The most innovative punishment to date, in fact, has come from Britain—not under Thatcher but under a successor, Theresa May. Within days after Chepiga’s and Mishkin’s alleged assassination attempt on the Skripals, the British government under May had linked the act to the Russian government and assembled an international coalition that collectively expelled 153 Russian diplomats; the United States, with 60, expelled the most, followed by the United Kingdom with 23. Russia retaliated by expelling 189 diplomats from those countries and others that expelled Russians in solidarity. That wasn’t even the creative part.

Indeed, it later emerged that the British had done much more. “We expelled the entire Russian intelligence network in the U.K.,” Mark Sedwill, national security advisor at the time of the attack, subsequently told the Times of London. “But we also took a series of other discreet measures.” Sedwill was unsurprisingly too discreet to name them, but he explained that “we will use different techniques. We need to play to our strengths and focus our attention on their vulnerabilities. We are not going to conduct illegal operations, but there are things we can do.
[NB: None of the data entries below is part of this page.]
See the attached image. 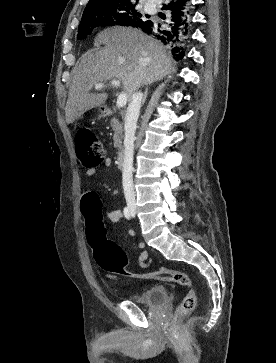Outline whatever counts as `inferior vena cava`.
Segmentation results:
<instances>
[{
    "instance_id": "1",
    "label": "inferior vena cava",
    "mask_w": 276,
    "mask_h": 363,
    "mask_svg": "<svg viewBox=\"0 0 276 363\" xmlns=\"http://www.w3.org/2000/svg\"><path fill=\"white\" fill-rule=\"evenodd\" d=\"M142 93L137 92L133 95L131 102L128 105L125 115V139H124V162L122 169V184L125 199L128 206H135V192L133 186V153H134V139L137 120L140 113L142 102Z\"/></svg>"
}]
</instances>
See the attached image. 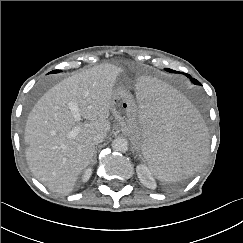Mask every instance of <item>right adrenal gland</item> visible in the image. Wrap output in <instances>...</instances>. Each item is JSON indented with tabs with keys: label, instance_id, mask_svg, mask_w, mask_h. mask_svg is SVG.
<instances>
[{
	"label": "right adrenal gland",
	"instance_id": "2a0ac1e0",
	"mask_svg": "<svg viewBox=\"0 0 243 243\" xmlns=\"http://www.w3.org/2000/svg\"><path fill=\"white\" fill-rule=\"evenodd\" d=\"M96 152H97V148L95 149V153H94V159H93V164L96 163Z\"/></svg>",
	"mask_w": 243,
	"mask_h": 243
}]
</instances>
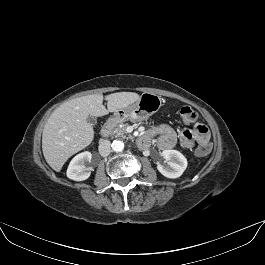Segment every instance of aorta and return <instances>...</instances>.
<instances>
[{"label": "aorta", "mask_w": 265, "mask_h": 265, "mask_svg": "<svg viewBox=\"0 0 265 265\" xmlns=\"http://www.w3.org/2000/svg\"><path fill=\"white\" fill-rule=\"evenodd\" d=\"M111 147L115 152H121L124 149V143L120 140H114Z\"/></svg>", "instance_id": "762f6f07"}]
</instances>
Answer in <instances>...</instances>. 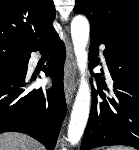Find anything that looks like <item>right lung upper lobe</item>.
Returning <instances> with one entry per match:
<instances>
[{
    "instance_id": "cb5924a9",
    "label": "right lung upper lobe",
    "mask_w": 139,
    "mask_h": 150,
    "mask_svg": "<svg viewBox=\"0 0 139 150\" xmlns=\"http://www.w3.org/2000/svg\"><path fill=\"white\" fill-rule=\"evenodd\" d=\"M53 0H0V45L27 51L53 30Z\"/></svg>"
}]
</instances>
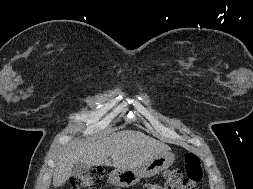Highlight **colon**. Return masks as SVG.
Masks as SVG:
<instances>
[{"label": "colon", "mask_w": 253, "mask_h": 189, "mask_svg": "<svg viewBox=\"0 0 253 189\" xmlns=\"http://www.w3.org/2000/svg\"><path fill=\"white\" fill-rule=\"evenodd\" d=\"M104 171L94 167L72 180L73 189H105ZM204 174L199 157L194 153L185 156L184 170L173 168L166 173V189H197Z\"/></svg>", "instance_id": "1"}]
</instances>
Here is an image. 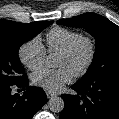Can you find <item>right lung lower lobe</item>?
<instances>
[{
	"mask_svg": "<svg viewBox=\"0 0 119 119\" xmlns=\"http://www.w3.org/2000/svg\"><path fill=\"white\" fill-rule=\"evenodd\" d=\"M15 87L25 90L22 96L12 94ZM46 101L43 89L28 86L27 76L16 84L0 85V119H32Z\"/></svg>",
	"mask_w": 119,
	"mask_h": 119,
	"instance_id": "right-lung-lower-lobe-1",
	"label": "right lung lower lobe"
}]
</instances>
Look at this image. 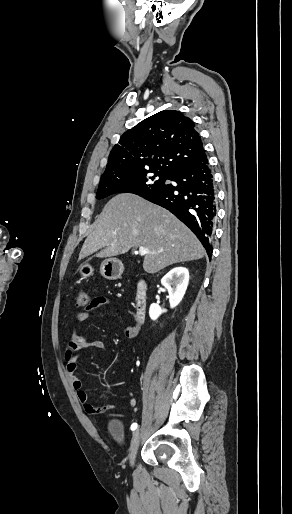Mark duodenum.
Instances as JSON below:
<instances>
[{"instance_id":"410a0bca","label":"duodenum","mask_w":292,"mask_h":514,"mask_svg":"<svg viewBox=\"0 0 292 514\" xmlns=\"http://www.w3.org/2000/svg\"><path fill=\"white\" fill-rule=\"evenodd\" d=\"M147 309V284L145 281H140L137 286V293L135 298V317L134 320L138 325L144 321Z\"/></svg>"}]
</instances>
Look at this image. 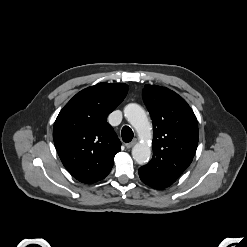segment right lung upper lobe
<instances>
[{"label": "right lung upper lobe", "instance_id": "cb5924a9", "mask_svg": "<svg viewBox=\"0 0 247 247\" xmlns=\"http://www.w3.org/2000/svg\"><path fill=\"white\" fill-rule=\"evenodd\" d=\"M127 91L126 84H96L77 93L57 116L53 128L56 150L80 182L95 183L111 171L121 142L106 119Z\"/></svg>", "mask_w": 247, "mask_h": 247}]
</instances>
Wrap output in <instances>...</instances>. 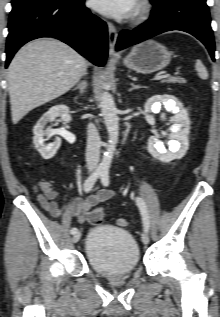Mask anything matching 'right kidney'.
Returning <instances> with one entry per match:
<instances>
[{
	"mask_svg": "<svg viewBox=\"0 0 220 317\" xmlns=\"http://www.w3.org/2000/svg\"><path fill=\"white\" fill-rule=\"evenodd\" d=\"M57 117H61L65 121L70 122L71 116L69 115V108L66 105H56L51 107L33 128V144L44 159L52 158L61 146L60 138H56L51 144H44V136L46 134V131L44 130L45 124L54 121Z\"/></svg>",
	"mask_w": 220,
	"mask_h": 317,
	"instance_id": "obj_1",
	"label": "right kidney"
}]
</instances>
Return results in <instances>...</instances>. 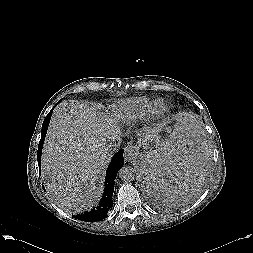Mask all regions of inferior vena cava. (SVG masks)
I'll return each instance as SVG.
<instances>
[{
    "label": "inferior vena cava",
    "instance_id": "1",
    "mask_svg": "<svg viewBox=\"0 0 253 253\" xmlns=\"http://www.w3.org/2000/svg\"><path fill=\"white\" fill-rule=\"evenodd\" d=\"M120 143L121 142L118 141L117 143L116 142H113V143L111 142L110 144H108L107 147H106L107 152H109L110 154L117 152L120 148Z\"/></svg>",
    "mask_w": 253,
    "mask_h": 253
}]
</instances>
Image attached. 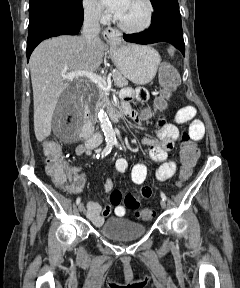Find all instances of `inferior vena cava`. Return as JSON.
<instances>
[{"label":"inferior vena cava","instance_id":"1","mask_svg":"<svg viewBox=\"0 0 240 288\" xmlns=\"http://www.w3.org/2000/svg\"><path fill=\"white\" fill-rule=\"evenodd\" d=\"M100 15L101 10L97 6H93L85 11L82 37L85 40L87 47L99 39Z\"/></svg>","mask_w":240,"mask_h":288}]
</instances>
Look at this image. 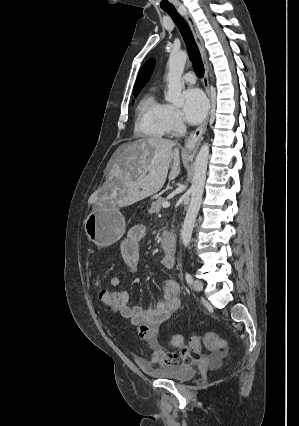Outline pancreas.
Listing matches in <instances>:
<instances>
[{
	"mask_svg": "<svg viewBox=\"0 0 299 426\" xmlns=\"http://www.w3.org/2000/svg\"><path fill=\"white\" fill-rule=\"evenodd\" d=\"M165 202V198H159L158 200L152 202L150 209L148 212L150 214H157L161 210L162 204Z\"/></svg>",
	"mask_w": 299,
	"mask_h": 426,
	"instance_id": "cf45deb5",
	"label": "pancreas"
}]
</instances>
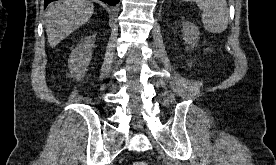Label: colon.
Returning a JSON list of instances; mask_svg holds the SVG:
<instances>
[{"label": "colon", "instance_id": "1", "mask_svg": "<svg viewBox=\"0 0 276 165\" xmlns=\"http://www.w3.org/2000/svg\"><path fill=\"white\" fill-rule=\"evenodd\" d=\"M132 165H148V164L144 161H136Z\"/></svg>", "mask_w": 276, "mask_h": 165}]
</instances>
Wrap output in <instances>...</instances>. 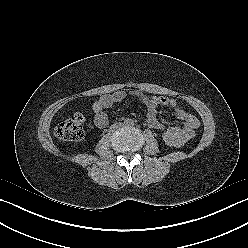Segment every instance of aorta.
<instances>
[{
  "label": "aorta",
  "instance_id": "obj_1",
  "mask_svg": "<svg viewBox=\"0 0 248 248\" xmlns=\"http://www.w3.org/2000/svg\"><path fill=\"white\" fill-rule=\"evenodd\" d=\"M125 124H126L127 126H131V125H133V120L127 119V120L125 121Z\"/></svg>",
  "mask_w": 248,
  "mask_h": 248
}]
</instances>
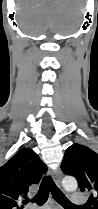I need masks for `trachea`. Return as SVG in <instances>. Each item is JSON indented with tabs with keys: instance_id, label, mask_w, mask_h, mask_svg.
I'll use <instances>...</instances> for the list:
<instances>
[{
	"instance_id": "obj_1",
	"label": "trachea",
	"mask_w": 98,
	"mask_h": 209,
	"mask_svg": "<svg viewBox=\"0 0 98 209\" xmlns=\"http://www.w3.org/2000/svg\"><path fill=\"white\" fill-rule=\"evenodd\" d=\"M49 192H51L53 198L63 207H75L60 191L50 176L43 178L39 191L32 199V202H36L38 205H43L48 199Z\"/></svg>"
}]
</instances>
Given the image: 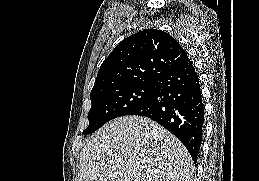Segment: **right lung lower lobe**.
Segmentation results:
<instances>
[{"label":"right lung lower lobe","instance_id":"obj_1","mask_svg":"<svg viewBox=\"0 0 259 181\" xmlns=\"http://www.w3.org/2000/svg\"><path fill=\"white\" fill-rule=\"evenodd\" d=\"M130 115L148 117L173 133L196 162L203 134L204 106L198 75L189 58L154 82L148 100Z\"/></svg>","mask_w":259,"mask_h":181}]
</instances>
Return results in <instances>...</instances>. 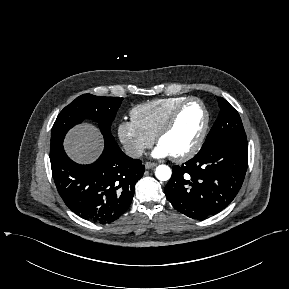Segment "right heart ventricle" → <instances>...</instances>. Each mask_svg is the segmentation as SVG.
Returning a JSON list of instances; mask_svg holds the SVG:
<instances>
[{"label":"right heart ventricle","instance_id":"e07e8e85","mask_svg":"<svg viewBox=\"0 0 289 289\" xmlns=\"http://www.w3.org/2000/svg\"><path fill=\"white\" fill-rule=\"evenodd\" d=\"M188 97L175 96L152 100L131 110L132 120L153 138L174 109Z\"/></svg>","mask_w":289,"mask_h":289}]
</instances>
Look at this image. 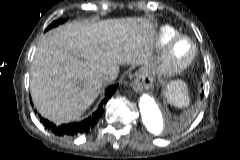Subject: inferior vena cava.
<instances>
[{"label":"inferior vena cava","instance_id":"inferior-vena-cava-1","mask_svg":"<svg viewBox=\"0 0 240 160\" xmlns=\"http://www.w3.org/2000/svg\"><path fill=\"white\" fill-rule=\"evenodd\" d=\"M116 78V75L112 74V73H107V74H104L102 76V79L104 81H107V80H114Z\"/></svg>","mask_w":240,"mask_h":160}]
</instances>
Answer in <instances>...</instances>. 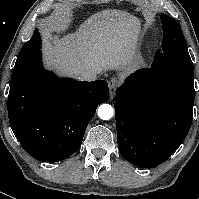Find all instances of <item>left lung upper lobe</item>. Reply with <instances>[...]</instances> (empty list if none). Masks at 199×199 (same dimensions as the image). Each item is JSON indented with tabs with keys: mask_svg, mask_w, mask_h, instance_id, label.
<instances>
[{
	"mask_svg": "<svg viewBox=\"0 0 199 199\" xmlns=\"http://www.w3.org/2000/svg\"><path fill=\"white\" fill-rule=\"evenodd\" d=\"M161 21L163 24L162 51H157L154 64L156 66H177L194 72L193 63L178 21L166 14L161 15Z\"/></svg>",
	"mask_w": 199,
	"mask_h": 199,
	"instance_id": "left-lung-upper-lobe-1",
	"label": "left lung upper lobe"
}]
</instances>
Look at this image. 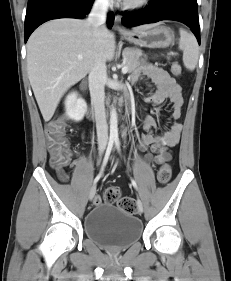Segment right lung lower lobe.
I'll return each mask as SVG.
<instances>
[{
    "mask_svg": "<svg viewBox=\"0 0 231 281\" xmlns=\"http://www.w3.org/2000/svg\"><path fill=\"white\" fill-rule=\"evenodd\" d=\"M94 0H28L25 17V42L31 33L44 22L58 18H84ZM114 14L108 15L107 23L111 28Z\"/></svg>",
    "mask_w": 231,
    "mask_h": 281,
    "instance_id": "1",
    "label": "right lung lower lobe"
}]
</instances>
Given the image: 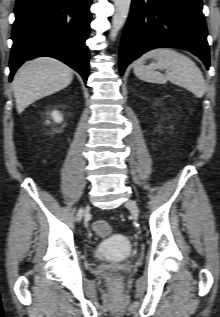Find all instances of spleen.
<instances>
[{"instance_id": "obj_1", "label": "spleen", "mask_w": 220, "mask_h": 317, "mask_svg": "<svg viewBox=\"0 0 220 317\" xmlns=\"http://www.w3.org/2000/svg\"><path fill=\"white\" fill-rule=\"evenodd\" d=\"M151 58L155 62L144 65ZM133 67L134 74L142 81L157 84L170 81L191 91L198 98L205 93L206 85L201 70L189 57L173 49H153L135 61ZM157 69H166L167 73L162 74Z\"/></svg>"}]
</instances>
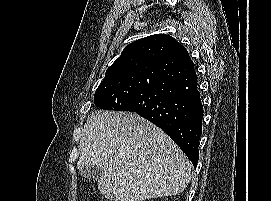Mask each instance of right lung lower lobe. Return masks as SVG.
I'll use <instances>...</instances> for the list:
<instances>
[{
  "mask_svg": "<svg viewBox=\"0 0 271 201\" xmlns=\"http://www.w3.org/2000/svg\"><path fill=\"white\" fill-rule=\"evenodd\" d=\"M147 89L121 101L118 111L136 112L164 132L197 166L202 133L203 106L197 90V75L181 44L150 69Z\"/></svg>",
  "mask_w": 271,
  "mask_h": 201,
  "instance_id": "98d812e1",
  "label": "right lung lower lobe"
}]
</instances>
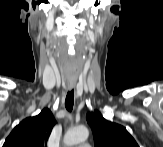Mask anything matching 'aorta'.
Returning <instances> with one entry per match:
<instances>
[{
    "mask_svg": "<svg viewBox=\"0 0 163 147\" xmlns=\"http://www.w3.org/2000/svg\"><path fill=\"white\" fill-rule=\"evenodd\" d=\"M88 136V129L83 125H79L67 131L64 137V143L67 146H72L80 142H84L85 140H87Z\"/></svg>",
    "mask_w": 163,
    "mask_h": 147,
    "instance_id": "obj_1",
    "label": "aorta"
}]
</instances>
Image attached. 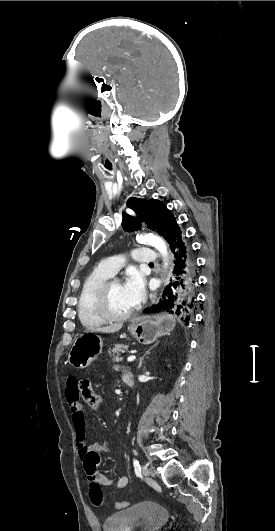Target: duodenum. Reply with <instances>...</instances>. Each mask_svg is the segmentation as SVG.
<instances>
[{
    "instance_id": "obj_1",
    "label": "duodenum",
    "mask_w": 275,
    "mask_h": 531,
    "mask_svg": "<svg viewBox=\"0 0 275 531\" xmlns=\"http://www.w3.org/2000/svg\"><path fill=\"white\" fill-rule=\"evenodd\" d=\"M123 379H124L125 383L127 384V386H128L129 388H132V387H133V385H134V378H133V374H132L131 372H129V371H128V372H125V373L123 374Z\"/></svg>"
}]
</instances>
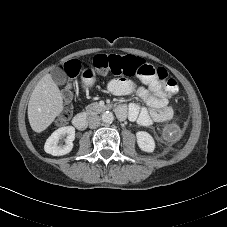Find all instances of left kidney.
Wrapping results in <instances>:
<instances>
[{"mask_svg": "<svg viewBox=\"0 0 227 227\" xmlns=\"http://www.w3.org/2000/svg\"><path fill=\"white\" fill-rule=\"evenodd\" d=\"M136 137H137V144L142 151H145L148 153H151L154 151L155 141L149 133L145 131H138L136 133Z\"/></svg>", "mask_w": 227, "mask_h": 227, "instance_id": "obj_1", "label": "left kidney"}]
</instances>
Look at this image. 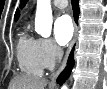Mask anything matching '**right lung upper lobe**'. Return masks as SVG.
<instances>
[{
  "mask_svg": "<svg viewBox=\"0 0 107 89\" xmlns=\"http://www.w3.org/2000/svg\"><path fill=\"white\" fill-rule=\"evenodd\" d=\"M17 18H18V13H16V15H15V20H17Z\"/></svg>",
  "mask_w": 107,
  "mask_h": 89,
  "instance_id": "cb5924a9",
  "label": "right lung upper lobe"
}]
</instances>
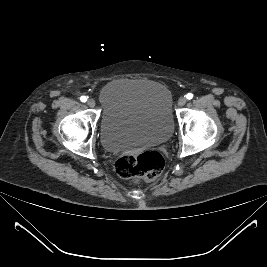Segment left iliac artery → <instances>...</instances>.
I'll use <instances>...</instances> for the list:
<instances>
[{"label":"left iliac artery","mask_w":267,"mask_h":267,"mask_svg":"<svg viewBox=\"0 0 267 267\" xmlns=\"http://www.w3.org/2000/svg\"><path fill=\"white\" fill-rule=\"evenodd\" d=\"M186 98L189 99V100L192 99V98H193V94H192V93H188V94L186 95Z\"/></svg>","instance_id":"1"}]
</instances>
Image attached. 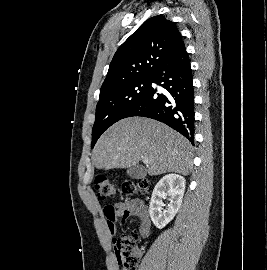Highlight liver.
I'll use <instances>...</instances> for the list:
<instances>
[{"instance_id": "liver-1", "label": "liver", "mask_w": 267, "mask_h": 270, "mask_svg": "<svg viewBox=\"0 0 267 270\" xmlns=\"http://www.w3.org/2000/svg\"><path fill=\"white\" fill-rule=\"evenodd\" d=\"M193 147L181 134L155 120L129 117L104 132L93 150L97 169L129 168L144 157L148 174L179 173L192 168Z\"/></svg>"}]
</instances>
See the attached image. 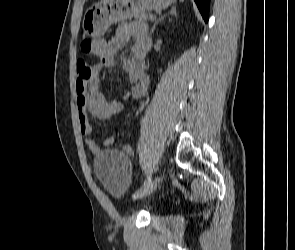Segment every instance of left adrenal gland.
<instances>
[{
    "instance_id": "obj_1",
    "label": "left adrenal gland",
    "mask_w": 295,
    "mask_h": 250,
    "mask_svg": "<svg viewBox=\"0 0 295 250\" xmlns=\"http://www.w3.org/2000/svg\"><path fill=\"white\" fill-rule=\"evenodd\" d=\"M168 15L177 17V11H176V7H172L171 11L168 13ZM167 17V15L161 16V18H159L158 20L155 21L150 34H152L156 28V26L158 25L159 22H161L162 20H164Z\"/></svg>"
}]
</instances>
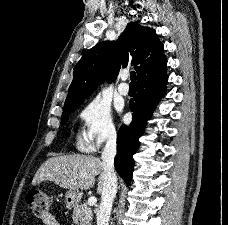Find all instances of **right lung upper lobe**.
<instances>
[{
    "label": "right lung upper lobe",
    "instance_id": "cb5924a9",
    "mask_svg": "<svg viewBox=\"0 0 228 225\" xmlns=\"http://www.w3.org/2000/svg\"><path fill=\"white\" fill-rule=\"evenodd\" d=\"M154 29L130 22L117 41H104L88 50L76 64L65 106L82 103L102 81L113 82L130 62L138 74L163 55Z\"/></svg>",
    "mask_w": 228,
    "mask_h": 225
}]
</instances>
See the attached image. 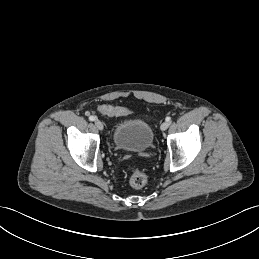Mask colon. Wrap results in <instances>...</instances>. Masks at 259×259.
Returning a JSON list of instances; mask_svg holds the SVG:
<instances>
[{"label":"colon","instance_id":"colon-1","mask_svg":"<svg viewBox=\"0 0 259 259\" xmlns=\"http://www.w3.org/2000/svg\"><path fill=\"white\" fill-rule=\"evenodd\" d=\"M100 113L110 116H125L132 113V110L127 107H119L112 105H103L99 108ZM148 182L146 173L139 169H134L129 172V184L131 187L139 189L145 186Z\"/></svg>","mask_w":259,"mask_h":259}]
</instances>
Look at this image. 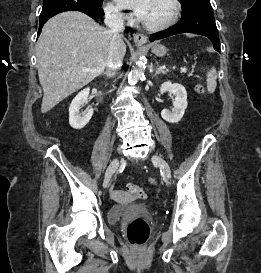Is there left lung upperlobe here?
<instances>
[{
    "instance_id": "obj_1",
    "label": "left lung upper lobe",
    "mask_w": 261,
    "mask_h": 273,
    "mask_svg": "<svg viewBox=\"0 0 261 273\" xmlns=\"http://www.w3.org/2000/svg\"><path fill=\"white\" fill-rule=\"evenodd\" d=\"M181 5H182V8L190 5L191 3L195 2V1H198V0H179Z\"/></svg>"
}]
</instances>
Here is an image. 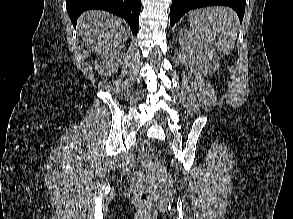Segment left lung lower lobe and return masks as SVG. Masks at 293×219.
<instances>
[{
	"label": "left lung lower lobe",
	"mask_w": 293,
	"mask_h": 219,
	"mask_svg": "<svg viewBox=\"0 0 293 219\" xmlns=\"http://www.w3.org/2000/svg\"><path fill=\"white\" fill-rule=\"evenodd\" d=\"M210 5H226L236 11L242 22L245 0H173L170 8V24L173 26L187 11Z\"/></svg>",
	"instance_id": "0a47b994"
}]
</instances>
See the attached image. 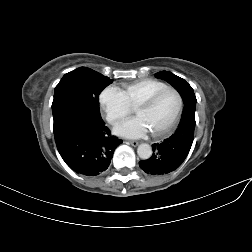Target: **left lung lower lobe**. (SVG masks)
Here are the masks:
<instances>
[{"mask_svg":"<svg viewBox=\"0 0 252 252\" xmlns=\"http://www.w3.org/2000/svg\"><path fill=\"white\" fill-rule=\"evenodd\" d=\"M196 98L189 97L181 121L169 138L161 143L153 144V155L139 162L141 169L147 174L160 175L176 170L187 157L194 139Z\"/></svg>","mask_w":252,"mask_h":252,"instance_id":"obj_1","label":"left lung lower lobe"}]
</instances>
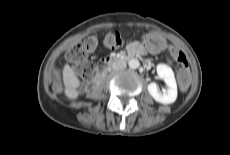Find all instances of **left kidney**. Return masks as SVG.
<instances>
[{
	"instance_id": "left-kidney-1",
	"label": "left kidney",
	"mask_w": 230,
	"mask_h": 155,
	"mask_svg": "<svg viewBox=\"0 0 230 155\" xmlns=\"http://www.w3.org/2000/svg\"><path fill=\"white\" fill-rule=\"evenodd\" d=\"M157 74L160 79L164 80L167 90L163 93L159 92L156 83L152 82L148 85V92L153 99L162 104H172L177 98V84L173 70L165 65H157Z\"/></svg>"
}]
</instances>
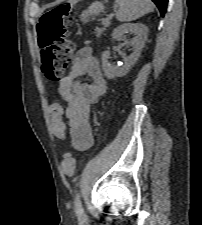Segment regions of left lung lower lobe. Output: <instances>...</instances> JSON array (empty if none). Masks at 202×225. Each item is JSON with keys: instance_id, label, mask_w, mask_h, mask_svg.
Listing matches in <instances>:
<instances>
[{"instance_id": "left-lung-lower-lobe-1", "label": "left lung lower lobe", "mask_w": 202, "mask_h": 225, "mask_svg": "<svg viewBox=\"0 0 202 225\" xmlns=\"http://www.w3.org/2000/svg\"><path fill=\"white\" fill-rule=\"evenodd\" d=\"M160 10L162 16H164L167 8L168 0H152Z\"/></svg>"}]
</instances>
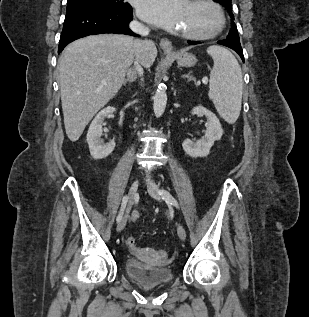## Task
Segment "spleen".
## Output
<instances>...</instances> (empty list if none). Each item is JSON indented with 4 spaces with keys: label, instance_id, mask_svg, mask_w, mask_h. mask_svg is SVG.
Wrapping results in <instances>:
<instances>
[{
    "label": "spleen",
    "instance_id": "obj_1",
    "mask_svg": "<svg viewBox=\"0 0 309 317\" xmlns=\"http://www.w3.org/2000/svg\"><path fill=\"white\" fill-rule=\"evenodd\" d=\"M214 65L210 72L208 96L219 115L228 123L236 122L240 115L243 91L241 67L226 48L213 45L207 48Z\"/></svg>",
    "mask_w": 309,
    "mask_h": 317
}]
</instances>
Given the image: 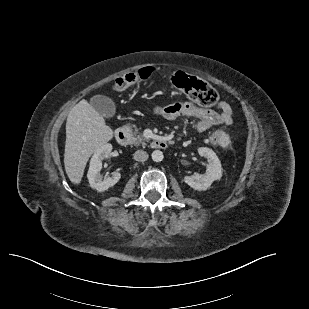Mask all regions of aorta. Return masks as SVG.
I'll use <instances>...</instances> for the list:
<instances>
[{
  "label": "aorta",
  "instance_id": "obj_1",
  "mask_svg": "<svg viewBox=\"0 0 309 309\" xmlns=\"http://www.w3.org/2000/svg\"><path fill=\"white\" fill-rule=\"evenodd\" d=\"M151 157H152V160H153L154 162H161V161L163 160V158H164V155H163V152H162V151H160V150H154V151L152 152Z\"/></svg>",
  "mask_w": 309,
  "mask_h": 309
}]
</instances>
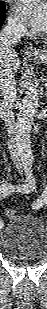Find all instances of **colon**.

There are some vulnerabilities that we can exploit too.” The vulnerabilities included “tackling some of the illicit money flows out of Russia, and covert measures as well.” The government hasn’t revealed what exactly those measures were.

Considering the illicit financial activity endemic to authoritarian countries, tackling illicit money flows is a promising strategy when it comes to dealing with Russia, China, and whichever other authoritarian state may next try to harm Western countries. Diplomat expulsions are not just predictable; countries also risk running out of diplomats to expel—and their own embassies will empty out too. “The expulsion of 20 employees of the Czech Embassy in Moscow will completely cripple the activities of the Czech diplomatic mission in Russia,” Padourek said. “All diplomats from the political and economic sections of the embassy, including the deputy ambassador, were sent home. Only consular staff remained. Deported diplomats had to leave Moscow within 24 hours.”

Such a blow is difficult for a sovereign nation to accept. This week, the Czech Republic announced it will exclude Rosatom, the state-owned Russian energy giant, from bidding for a Czech nuclear power plant tender. This is likely to in turn trigger another counterblow by Moscow, if only for the sake of appearances. The gray zone is, in fact, as tricky a battlefield as the traditional one. The Czech Republic clearly doesn’t see the same volume of illicit money flows originating in Russia as the U.K. does. But it does have allies: Indeed, this week it asked European Union and NATO allies to expel Russian diplomats, too. But it could borrow a page from May and ask its allies for different kinds of help. On matters of aggression short of war, allies can help one another in new and unexpected ways.